El interés de los centros educativos por mantener un nombre es sano. Si el centro es privado, ese interés pasa a ser el primer objetivo del ideario del colegio, porque de ahí vienen luego muchas solicitudes de ingreso. Todos entenderíamos que la competencia de estos centros se fundamentara en la eficacia de los métodos y en la preparación profesoral. Pero según cuentan, algunos, para mantener el título de centros punteros cargan la fuerza de la excelencia en el examen de selectividad. El colegio ha de quedar el primero en tal prueba y si para ello han de sacrificar a varios alumnos, se sacrifican. El método consiste en proporcionar un suspenso casi masivo en la última evaluación al alumno que durante el año haya suspendido una o dos evaluaciones, y que bien pudiera, en un día de buen ángel, pasar perfectamente la temida prueba. Siendo excelente que todos los colegios queden los primeros, no lo es tanto que eso se consiga a base de sacrificar ciertas fragilidades en una edad a la que le sobran las fragilidades. Tal proceder no será reconocido, aunque es sumamente fácil demostrar, con nombres y apellidos, los alumnos y padres que lo sufren.

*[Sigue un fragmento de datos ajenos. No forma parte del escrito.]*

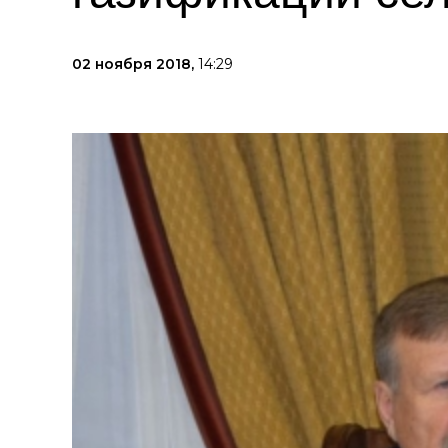
02 ноября 2018,
14:29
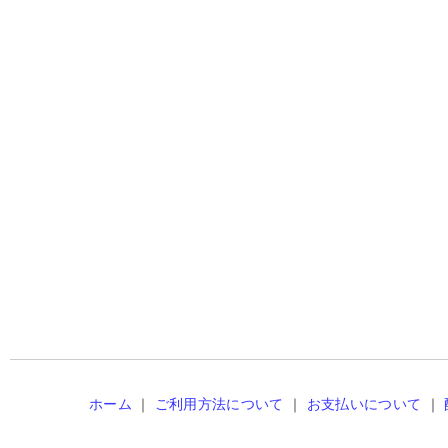
ホーム
｜
ご利用方法について
｜
お支払いについて
｜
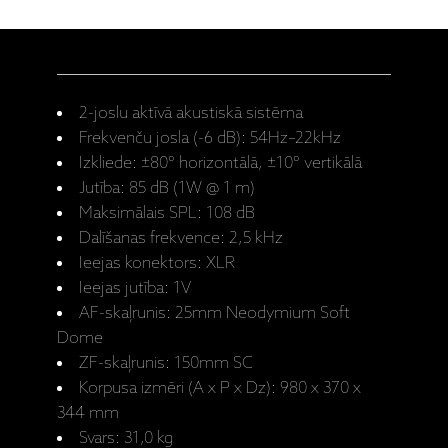
2-joslu aktīvā akustiskā sistēma
Frekvenču josla (-6 dB): 54Hz–22kHz
Izkliede: ±80° horizontālā, ±10° vertikālā
Jutība: 85 dB (1W @ 1 m)
Maksimālais SPL: 108 dB
Dalīšanas frekvence: 2,5 kHz
Ieejas konektors: XLR
Ieejas jutība: 1V
AF-skaļrunis: 25mm Neodymium Soft
Dome
ZF-skaļrunis: 150mm SC
Korpusa izmēri (A x P x Dz): 980 x 370 x
344 mm
Svars: 31,0 kg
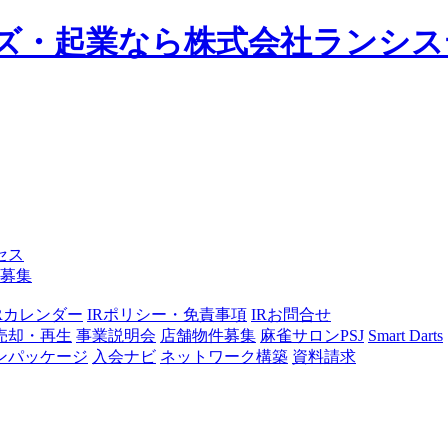
ズ・起業なら株式会社ランシス
セス
募集
IRカレンダー
IRポリシー・免責事項
IRお問合せ
売却・再生
事業説明会
店舗物件募集
麻雀サロンPSJ
Smart Darts
ンパッケージ
入会ナビ
ネットワーク構築
資料請求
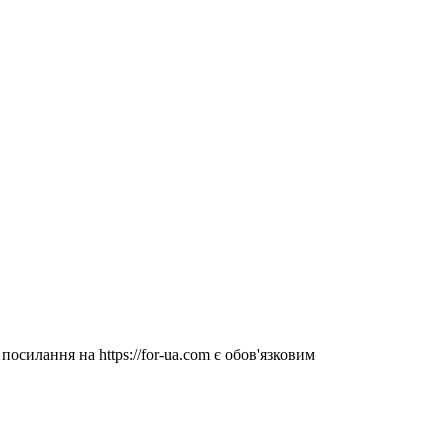
посилання на https://for-ua.com є обов'язковим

Tal vez sea éste el sitio para recordar que los derechos individuales son siempre individuales por su dimensión moral y que no pueden supeditarse ni a los más decentes proyectos de derechos colectivos. A esos alumnos masivamente suspendidos se les conculcan por una estrategia casi comercial y unos reclamos estadísticos en un marco esencialmente deontológico. ¿Qué hacer ante un colegio con tan intenso deseo de excelencia, encerrar al alumno en verano en un internado, coger cien profesores particulares, o repetir?

Lo más grave es el bofetón que el alumno, apenas se asoma al exterior, recibe: ahí nacen muchos resentimientos y muchos desdenes por los colegios punteros, que seguramente no recogerá ninguna estadística.